When circuit courts review administrative decisions, they must defer to the adminsitrative agency and set aside the agency’s decision only if the decision was not supported by substantial evidence, the agency’s actions were not reasonable, or the agency’s actions were not within its statutory and constitutional powers. Alabama State Personnel Board v. Dueitt, 2080899 (Ala. Civ. App. May 7, 2010). In Dueitt, the Court of Civil Appeals reversed a circuit court opinion overruling an Alabama State Personnel Board decision because "the circuit court impermissibly reweighed the evidence and substituted its judgment regarding a question of fact for the judgment of the Board.".
The Court of Civil Appeals provided the following description of the standard of review:
"The standard of appellate review to be applied by the circuit courts and by this court in reviewing the decisions of administrative agencies is the same. See Alabama Dep’t of Youth Servs. v. State Pers. Bd., 7 So.3d 380, 384 (Ala. Civ. App. 2008). That prevailing standard is deferential toward the decision of the agency:
"Judicial review of an agency’s administrative decision is limited to determining whether the decision is supported by substantial evidence, whether the agency’s actions were reasonable, and whether its actions were within its statutory and constitutional powers. … Judicial review is also limited by the presumption of correctness which attaches to a decision by an administrative agency."
Alabama Medicaid Agency v. Peoples, 549 So.2d 504, 506 (Ala. Civ. App. 1989). Also, the Alabama Administrative Procedure Act provides that,
"[e]xcept where judicial review is by trial de novo, the agency order shall be taken as prima facie just and reasonable and the court shall not substitute its judgment for that of the agency as to the weight of the evidence on questions of fact, except where otherwise authorized by statute."

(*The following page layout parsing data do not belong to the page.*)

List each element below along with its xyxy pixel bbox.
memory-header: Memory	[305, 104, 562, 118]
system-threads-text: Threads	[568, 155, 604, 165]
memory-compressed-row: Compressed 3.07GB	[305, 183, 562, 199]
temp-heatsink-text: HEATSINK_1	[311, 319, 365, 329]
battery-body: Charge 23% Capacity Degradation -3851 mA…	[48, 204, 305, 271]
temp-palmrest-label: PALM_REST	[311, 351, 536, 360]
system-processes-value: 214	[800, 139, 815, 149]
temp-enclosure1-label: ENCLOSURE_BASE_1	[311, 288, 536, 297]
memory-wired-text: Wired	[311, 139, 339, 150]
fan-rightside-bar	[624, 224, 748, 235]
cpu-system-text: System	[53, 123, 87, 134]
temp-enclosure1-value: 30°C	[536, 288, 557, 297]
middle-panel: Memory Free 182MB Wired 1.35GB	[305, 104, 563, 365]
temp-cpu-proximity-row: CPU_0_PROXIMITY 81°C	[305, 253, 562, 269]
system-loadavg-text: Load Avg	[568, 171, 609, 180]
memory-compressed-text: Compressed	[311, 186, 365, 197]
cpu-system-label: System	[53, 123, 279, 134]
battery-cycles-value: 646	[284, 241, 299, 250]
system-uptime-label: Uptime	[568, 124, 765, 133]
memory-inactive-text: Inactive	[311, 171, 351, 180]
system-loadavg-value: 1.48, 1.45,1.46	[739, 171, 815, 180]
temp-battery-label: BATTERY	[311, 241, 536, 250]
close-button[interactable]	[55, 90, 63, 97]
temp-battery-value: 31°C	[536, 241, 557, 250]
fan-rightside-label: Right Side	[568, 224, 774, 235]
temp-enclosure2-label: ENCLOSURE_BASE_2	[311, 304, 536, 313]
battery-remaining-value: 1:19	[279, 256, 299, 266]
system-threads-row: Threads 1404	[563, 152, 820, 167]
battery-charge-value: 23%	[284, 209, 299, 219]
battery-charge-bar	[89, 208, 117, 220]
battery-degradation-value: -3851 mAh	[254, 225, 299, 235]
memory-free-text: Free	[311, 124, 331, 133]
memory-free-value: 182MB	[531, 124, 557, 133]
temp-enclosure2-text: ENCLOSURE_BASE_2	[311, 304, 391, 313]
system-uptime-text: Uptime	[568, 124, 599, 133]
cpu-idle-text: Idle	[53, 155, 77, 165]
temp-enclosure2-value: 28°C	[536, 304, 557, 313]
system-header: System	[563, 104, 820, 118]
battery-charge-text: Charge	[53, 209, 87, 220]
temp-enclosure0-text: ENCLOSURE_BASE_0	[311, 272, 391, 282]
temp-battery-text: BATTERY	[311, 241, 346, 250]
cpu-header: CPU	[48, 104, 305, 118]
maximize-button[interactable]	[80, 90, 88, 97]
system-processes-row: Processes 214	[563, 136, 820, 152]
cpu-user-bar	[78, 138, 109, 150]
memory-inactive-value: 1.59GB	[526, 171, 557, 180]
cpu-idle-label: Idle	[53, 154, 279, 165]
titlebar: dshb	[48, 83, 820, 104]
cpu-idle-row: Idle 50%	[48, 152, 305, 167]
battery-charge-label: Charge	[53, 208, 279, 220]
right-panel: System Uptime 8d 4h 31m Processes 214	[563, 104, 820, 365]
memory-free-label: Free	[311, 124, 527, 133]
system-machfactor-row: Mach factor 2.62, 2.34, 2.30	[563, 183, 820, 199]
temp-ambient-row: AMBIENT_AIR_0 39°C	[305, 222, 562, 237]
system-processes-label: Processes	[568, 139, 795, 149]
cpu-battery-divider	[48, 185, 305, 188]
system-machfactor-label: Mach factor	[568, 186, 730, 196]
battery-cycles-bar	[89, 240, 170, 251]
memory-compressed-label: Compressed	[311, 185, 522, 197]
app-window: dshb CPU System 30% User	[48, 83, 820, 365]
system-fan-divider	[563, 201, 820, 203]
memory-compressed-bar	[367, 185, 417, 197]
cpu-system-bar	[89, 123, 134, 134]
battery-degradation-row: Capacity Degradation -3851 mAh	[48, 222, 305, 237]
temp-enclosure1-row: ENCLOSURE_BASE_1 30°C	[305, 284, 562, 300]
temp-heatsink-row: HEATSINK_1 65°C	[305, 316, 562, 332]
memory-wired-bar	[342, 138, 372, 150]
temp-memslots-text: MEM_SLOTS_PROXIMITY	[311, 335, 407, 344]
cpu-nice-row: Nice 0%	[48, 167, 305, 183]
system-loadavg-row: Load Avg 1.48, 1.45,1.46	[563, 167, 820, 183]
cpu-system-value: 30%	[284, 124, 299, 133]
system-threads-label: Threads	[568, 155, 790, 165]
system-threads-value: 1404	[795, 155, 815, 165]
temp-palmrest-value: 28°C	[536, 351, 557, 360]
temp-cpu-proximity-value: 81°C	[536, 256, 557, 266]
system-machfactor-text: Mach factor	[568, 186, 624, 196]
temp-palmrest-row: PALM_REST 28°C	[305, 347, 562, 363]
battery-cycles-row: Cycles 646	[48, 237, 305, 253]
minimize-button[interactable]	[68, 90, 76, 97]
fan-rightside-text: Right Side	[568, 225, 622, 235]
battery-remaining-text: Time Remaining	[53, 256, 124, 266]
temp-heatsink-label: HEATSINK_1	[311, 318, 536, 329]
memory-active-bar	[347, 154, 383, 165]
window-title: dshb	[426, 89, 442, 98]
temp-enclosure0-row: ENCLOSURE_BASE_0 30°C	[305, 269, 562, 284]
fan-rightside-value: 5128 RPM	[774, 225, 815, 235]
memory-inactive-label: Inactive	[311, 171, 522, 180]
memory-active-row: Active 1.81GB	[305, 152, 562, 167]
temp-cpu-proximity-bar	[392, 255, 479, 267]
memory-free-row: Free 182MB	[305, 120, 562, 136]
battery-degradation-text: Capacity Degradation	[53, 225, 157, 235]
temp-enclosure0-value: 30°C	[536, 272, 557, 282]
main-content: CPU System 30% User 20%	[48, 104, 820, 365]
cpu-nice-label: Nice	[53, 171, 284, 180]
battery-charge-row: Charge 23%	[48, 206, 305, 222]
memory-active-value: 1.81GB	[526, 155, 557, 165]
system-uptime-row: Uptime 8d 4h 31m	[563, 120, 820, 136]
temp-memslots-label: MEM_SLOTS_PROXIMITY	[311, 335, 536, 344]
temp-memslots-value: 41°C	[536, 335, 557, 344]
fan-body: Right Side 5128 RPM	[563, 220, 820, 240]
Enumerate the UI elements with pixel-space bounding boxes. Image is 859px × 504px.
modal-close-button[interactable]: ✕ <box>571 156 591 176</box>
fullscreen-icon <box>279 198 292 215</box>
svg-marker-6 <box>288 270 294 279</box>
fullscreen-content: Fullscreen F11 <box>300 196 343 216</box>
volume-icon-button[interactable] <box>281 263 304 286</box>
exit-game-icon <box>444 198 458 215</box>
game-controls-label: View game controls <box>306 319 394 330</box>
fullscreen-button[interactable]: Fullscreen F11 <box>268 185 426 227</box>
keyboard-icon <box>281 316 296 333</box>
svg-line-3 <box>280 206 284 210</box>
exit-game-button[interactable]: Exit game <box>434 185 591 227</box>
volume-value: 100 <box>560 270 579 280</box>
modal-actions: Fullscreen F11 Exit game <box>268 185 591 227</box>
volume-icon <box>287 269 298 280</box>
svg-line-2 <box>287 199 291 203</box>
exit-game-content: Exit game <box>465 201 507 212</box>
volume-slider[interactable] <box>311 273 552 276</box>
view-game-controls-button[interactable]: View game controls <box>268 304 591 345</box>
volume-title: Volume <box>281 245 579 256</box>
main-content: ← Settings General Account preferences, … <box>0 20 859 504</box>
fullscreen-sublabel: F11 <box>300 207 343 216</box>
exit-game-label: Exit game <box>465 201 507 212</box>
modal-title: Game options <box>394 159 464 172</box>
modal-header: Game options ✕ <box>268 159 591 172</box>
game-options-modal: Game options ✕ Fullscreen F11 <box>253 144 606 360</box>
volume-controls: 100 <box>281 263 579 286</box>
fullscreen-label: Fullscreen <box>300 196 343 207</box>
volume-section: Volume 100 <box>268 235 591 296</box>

Ala. Code 1975, § 41-22-20(k). "Neither this court nor the trial court may substitute its judgment for that of the administrative agency." Alabama Renal Stone Inst., Inc. v. Alabama Statewide Health Coordinating Council, 628 So.2d 821, 823 (Ala. Civ. App. 1993) . "This holds true even in cases where the testimony is generalized, the evidence is meager, and reasonable minds might differ as to the correct result." Health Care Auth. of Huntsville v. State Health Planning Agency, 549 So.2d 973, 975 (Ala. Civ. App. 1989).
Further, this court does not apply a presumption of correctness to a circuit court’s judgment entered on review of an administrative agency’s decision "because the circuit court is in no better position to review an agency’s decision than this court." Alabama Bd. of Nursing v. Peterson, 976 So.2d 1028, 1033 (Ala. Civ. App. 2007). Finally, in order for the Board’s decision to uphold the termination of an employee to warrant affirmance, that decision would have to be supported by "substantial evidence, " which in an administrative context is "relevant evidence that a reasonable mind would view as sufficient to support the determination." Ex parte Personnel Bd. of Jefferson County, 648 So.2d 593, 594 (Ala. Civ. App. 1994)."